Topography of the mind
14 February - 4 May 2019
Moving from ‘Invisible Cities’ to ‘skyscapes’ Marianna Gioka aims to preserve the aura of sounds and colours. At the same time her paintings move from expressing aggressiveness of urban space to capturing the mystery of ‘mindscapes’.
Mariana Gioka's work conveys the sequence and interweaving of time and space. Her abstract, linear drawings resemble shimmering mirages and betray her training in architectural drawing. Her intricate gestural paintings are constructed by multiple layers of oil paint that are overlaid with intricate drawing with India ink. Eiher working on a miniature scale, or in large scale as is the case of the 5 meters long painting exhibited in the show, the dense and complex compositions of Gioka with their restricted yet dynamic palette of colors reveal a strong concern with the human nature and human feelings; images of the human psyche, in a state of calmness, anxiety or excitement; portraits of feelings, unsolicited thoughts, unexpected fears. Therefore the works of Marianna Gioka can be understood as metaphors about the complex and intriguing nature of the human mind.
In her “Invisible Cities” series, inspired by the omonymous novel of Italo Calvino, Gioka’s paintings conjured up the imaginary cities described by Marco Polo, the protagonist of Calvino’s book, to Kublai Khan. The detailed drawings with India ink on canvas focused on the inhabitants of urban centers, their sentiments and their movements in the cities. Gioka was intrigued to explore how the strange, magical landscapes and buildings merely conceal human activity. Having developed a highly personal artistic vocabulary, the artist remains loyal to her expressive media while continuing a more comprehensive research into the landscapes of the human mind. Drawing inspiration from the depiction of sky and clouds in Dutch and Italian painting of the 15th Century, the theatrical illumination provided by the clouds in the French Romantic artists such as Delacroix, the fascination of artists such as Constable with the observation of nature, Mariana Gioka creates skyscapes as symbolic systems of human brain and sensory activity.
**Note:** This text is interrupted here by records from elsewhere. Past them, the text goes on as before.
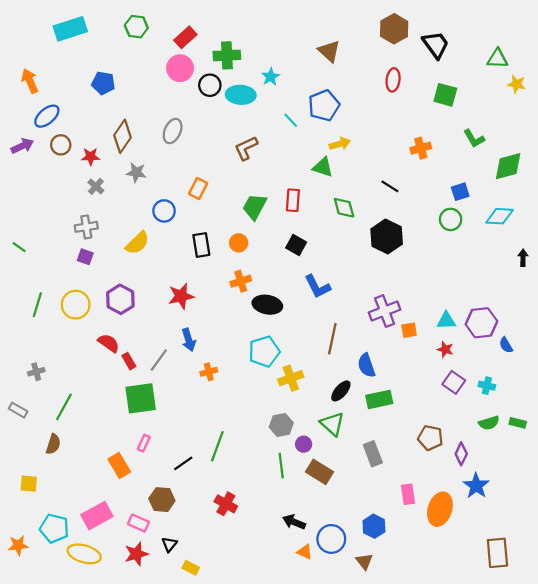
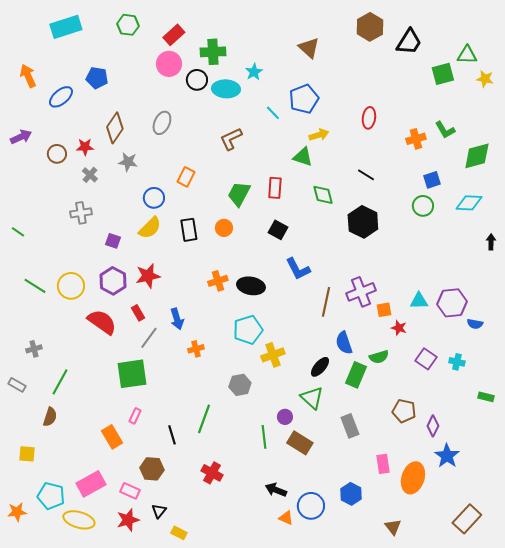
black trapezoid: (436, 45) -> (409, 42), turned 68
red ellipse: (393, 80) -> (369, 118), moved
green square: (445, 95) -> (443, 74), moved, turned -30
blue ellipse: (47, 116) -> (61, 97), moved
brown circle: (61, 145) -> (57, 154), moved
orange cross: (421, 148) -> (416, 139), moved
yellow semicircle: (137, 243) -> (150, 228), moved
purple square: (85, 257) -> (113, 241), moved
orange cross: (241, 281) -> (218, 281), moved
red star: (181, 296) -> (148, 276), moved
green line: (37, 305) -> (35, 286), turned -75
brown line: (332, 339) -> (326, 302), moved
red semicircle: (109, 343) -> (102, 322), size x1.4
blue semicircle: (506, 345) -> (475, 324), turned -49
red star: (445, 349) -> (399, 328), moved
red rectangle: (129, 361) -> (138, 313), moved
green rectangle: (379, 399) -> (356, 375), turned -55
green semicircle: (489, 423) -> (379, 357), moved
gray hexagon: (281, 425) -> (240, 385), moved
black line: (183, 463) -> (172, 435), turned -72
brown rectangle: (497, 553) -> (467, 519), turned 48
brown triangle: (364, 561) -> (393, 527), moved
Capturing the gaze of the observer with their highly expressive brashstrokes, dramatic shades and fluxes of lines, Gioka’s paintings emit a strong, almost ‘cosmic’ magnetism. They achieve to nullify the boundaries between time and space, guiding the viewer through an oneiric exploration of the personal and/or collective subconscious. With her work Marianna Gioka composes a topography of the mind.